= Shipwrecks of Saint Malo =

Two shipwrecks off Brittany, France

The two Shipwrecks of Saint Malo, the Aimable Grenot and the Dauphin, were found in 1995 on the Natière reef off the coast of Saint-Malo, dating to the first part of the 18th century. Their discovery and the later underwater excavation has given insight into 18th century marine lifestyles and shipbuilding.

== Saint Malo in the 18th century ==
In the 17th and 18th centuries the Port of Saint-Malo was very busy and heavily used, with over 3000 arrivals and departures and 100,000 tonnes of trade each year. However the harbour as it was bore the full brunt of strong currents, a large tidal range and reefs. Thus, the reefs and rocks have one of the world's largest underwater graveyards. The port trade led to local population growth and new buildings. The more easterly towns of Granville and Le Havre, some of which saw prior short stays at Saint-Malo for urgent resupply/repairs, were also key to transcontinental trade.

== The Dauphine ==
La Dauphine was built over the winter of 1702–03 and fitted out as a 300 tonne frigate, when she was sunk she was under the command of Captain Michel Dubocage. The excavations uncovered 31 metres of the starboard side from the aft to the gun deck. As a commercial raiding (privateer) vessel she had been given to private merchants by Louis XIV for "Commerce Raiding Against the State's Enemies". She was escorting a captured English ship, the Dragon, when she sank at the entrance to Saint-Malo on 11 December 1704. The ship appeared to have gone over the Atlantic or the Mediterranean, as ascertained by the presence of crockery, heavy ordinance and both pistols.

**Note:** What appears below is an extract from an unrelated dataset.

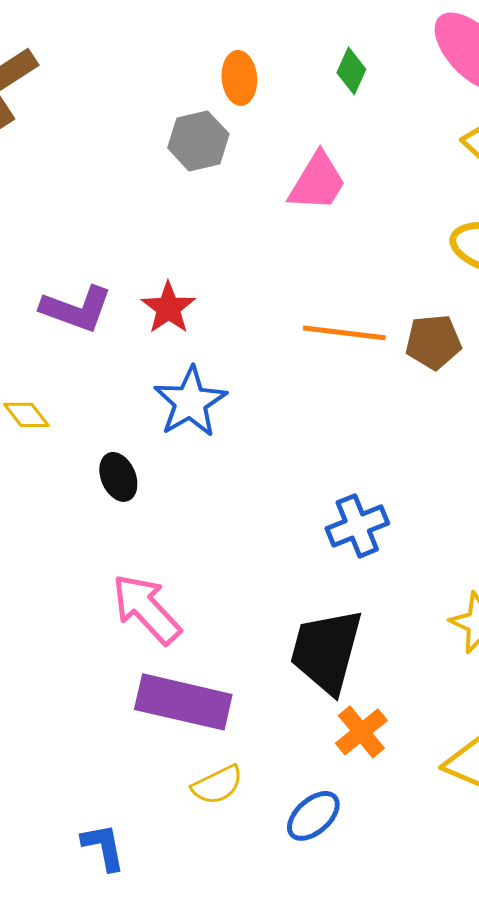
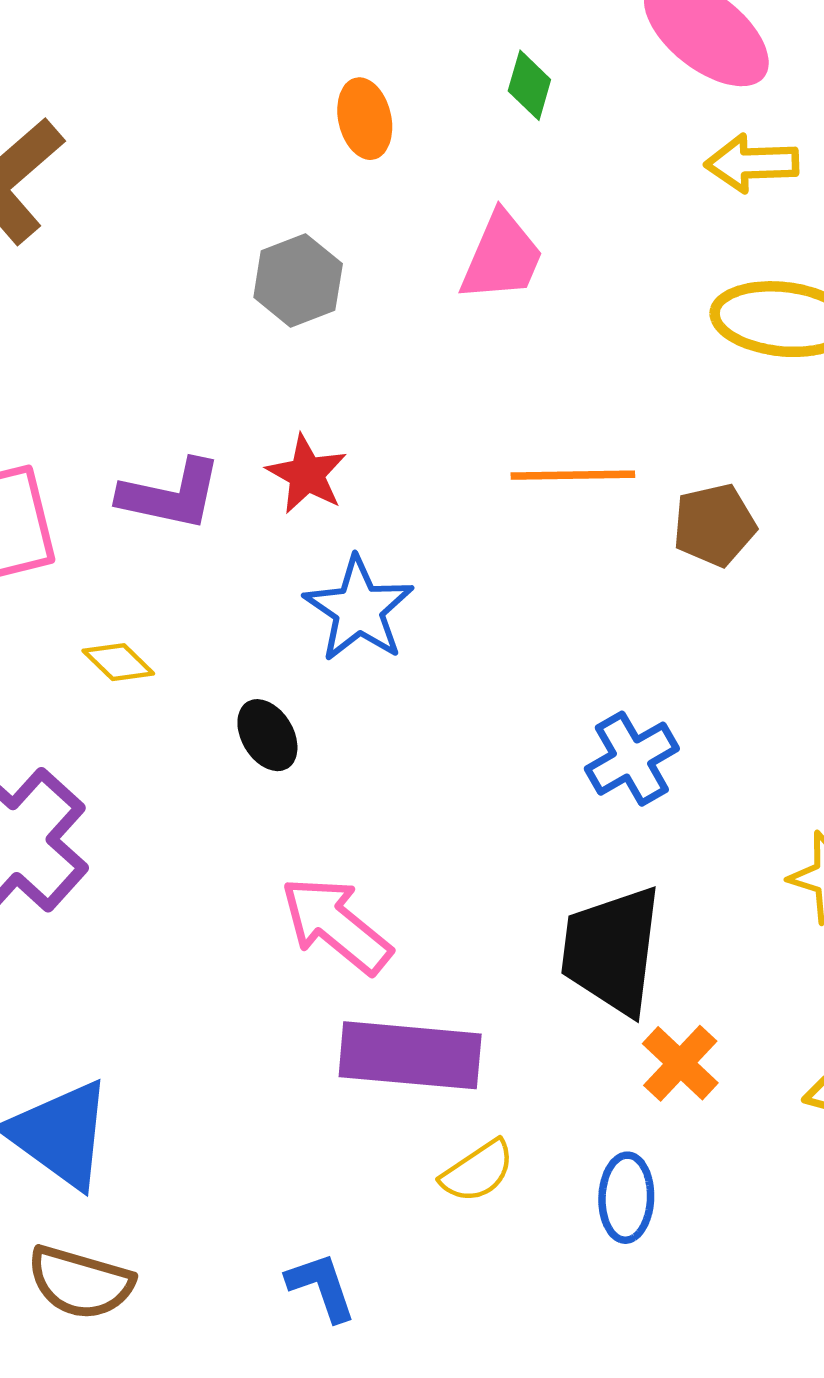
gray hexagon: (198, 141) -> (298, 281), moved
brown pentagon: (433, 342) -> (714, 525), moved
blue ellipse: (313, 816) -> (626, 1198), turned -38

Many finds were recovered including personal items of the crew.

Research has built up an image of Dubocage, from La Havre. He had been a frigate lieutenant since the age of 16 and captained his first vessel at the age of 18 in 1694. He appears to have been a party to commercial raids. After the sinking he was cleared of incompetence and went on to have a full naval career including expeditions to the Pacific; he died in 1727 as a wealthy benefactor to La Havre.

== The Aimable Grenot ==
L'Aimable Grenot was another privateer bound for Cádiz in Spain to ply Mediterranean trade at the time of its sinking. It was also preserved on its starboard side from the keel to the second deck, for a length of 36 metres. It was dated by dendrochronology to having been built around 1746/47 in Granville, weighing 400 tonnes. Along with personal items and artefacts related to the sailing of the ship such as rigging and tools, the ship also contained cast-iron ingots stamped with 1746 and 1747. These ingots were stamped with the marks POTUXENT and Stepn Onion, which refer to two Baltimore iron foundries which supplied ballast for English ships.

The ship came out of Granville which had its archives badly damaged during the Occupation of France making it harder to identify the ship's crew and voyages. However its captains have been identified as Pierre de la Houssaye who handed over to Joseph François Hugon, sieur du Prey in 1647. It appears that both had a daring reputation and the ship had become famous at the time of its sinking.

== Excavations ==
The ships were discovered in 1995 by Jean-Pierre Génar, a diver scouting around two "ship-traps", large rocks that nearly emerge at very low tides, at the north and south end of the Natière reef. It appears that the reef and surrounding sands had provided excellent protection for the wrecks, even though their remains were scattered over 1000 m2. Ten excavations took place from 1999 to 2008, which confirmed the identifications. The ships were dated using dendrochronology.